I remained silent on the subject for some time, praying that I wouldn't have to talk about it and mulling over whether or not there is a nice way to say you don't want to spend time with someone's family.
Fortunately for me my prayers were answered. There was divine intervention. Angels flew down and rescued me. Whatever. My salvation came in the form of a text message from a friend organising a girls night out for the Saturday night. Even better it was going to start at the some what riiculous time of 5pm. Perfectamundo - I wouldn't be able to attend the picnic because I would need time to get ready for the night out. (It doesn't matter that 'getting ready' for me consists of a half-hearted slapping on of make-up, the pulling on of some jeans and whatever top is closest to hand.)
I could have pushed my luck and tried the ol' "I'm too hungover to go to lunch on Sunday" but even I'm not that bad.

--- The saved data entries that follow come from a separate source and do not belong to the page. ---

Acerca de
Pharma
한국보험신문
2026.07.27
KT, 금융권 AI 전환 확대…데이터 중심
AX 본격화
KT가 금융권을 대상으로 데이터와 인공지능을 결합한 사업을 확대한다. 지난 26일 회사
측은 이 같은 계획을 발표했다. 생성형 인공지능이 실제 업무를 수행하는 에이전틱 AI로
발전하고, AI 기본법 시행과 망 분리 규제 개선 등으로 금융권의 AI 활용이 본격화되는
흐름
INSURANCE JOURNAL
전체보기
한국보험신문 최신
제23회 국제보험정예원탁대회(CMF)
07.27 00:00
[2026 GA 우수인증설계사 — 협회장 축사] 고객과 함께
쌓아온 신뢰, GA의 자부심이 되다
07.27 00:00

So not really a case of compromising - face intervened on my behalf. Good job really because I don't think there's any way to compromise over that particular situation, mainly because I know I wouldn't have been the weak-willed one...
Tuesday, 5 May 2009
My boyfriend took these when I was making the Vanilla Cupcakes for the Sweet and Simple bake - once you're in the kitchen they're never far away, just on the off-chance you're going to drop something they can eat. Lily is the naughtiest though and pushes the boundaries as far as possible, Fred's content to sit on top of the cookery books, but Lily will creep as close as possible, hence the hiding behind the kettle.
The most commonly used phrase when Fred and Lily are out of sight is "What are they up to?" This is usually preceded with a groan and usually ends with a 'now'
They also believe that 5.30am is an appropriate time to wake up and be fed. They will not sit quietly until wake up though. They will climb all over the bedside table, knock over everything on your dressing table, charge about chasing each other, pounce on you if you dare to move your feed under the quilt so much as an inch or just yowl in your ear. It got so bad that I gave up making them wait until I was rady to get up and feed them and just got up, fed them and went back to bed again. Luckily I find it pretty easy to fall asleep again after getting up.

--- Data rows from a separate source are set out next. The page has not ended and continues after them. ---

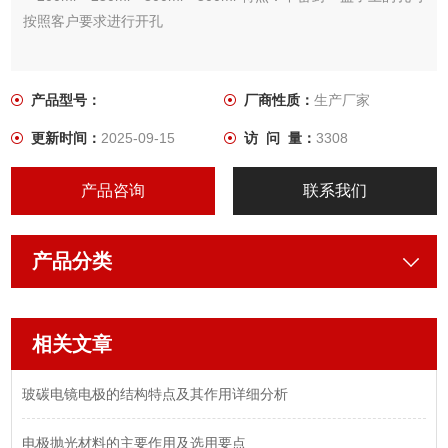
按照客户要求进行开孔
产品型号：
厂商性质：
生产厂家
更新时间：
2025-09-15
访 问 量：
3308
产品咨询
联系我们
产品分类
相关文章
玻碳电镜电极的结构特点及其作用详细分析
电极抛光材料的主要作用及选用要点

I know you could just shut them out of the bedroom but they make so much noise if you do that and we're not supposed to have any animals in the flat so I don't want anyone hearing them crying.
Plus how can you refuse their little faces?!
The flat does feel much emptier without them now and it's no fun when there's no furry people coming to greet you at the front door but I'm not going to miss the extreme coating of fur which is lying over everything at the moment and it's going to be nice to be able to eat a bag of crisps without being harrassed and having sneaky paws come from nowhere to try and snatch them out of your mouth...
I absolutely love this last photo though. I took this the morning before we took them back to Mum's. They'd gone absolutely mental running about the place playing with their little mice and scratching post and then they just flaked out in the sun on the floor. How could you not love them?!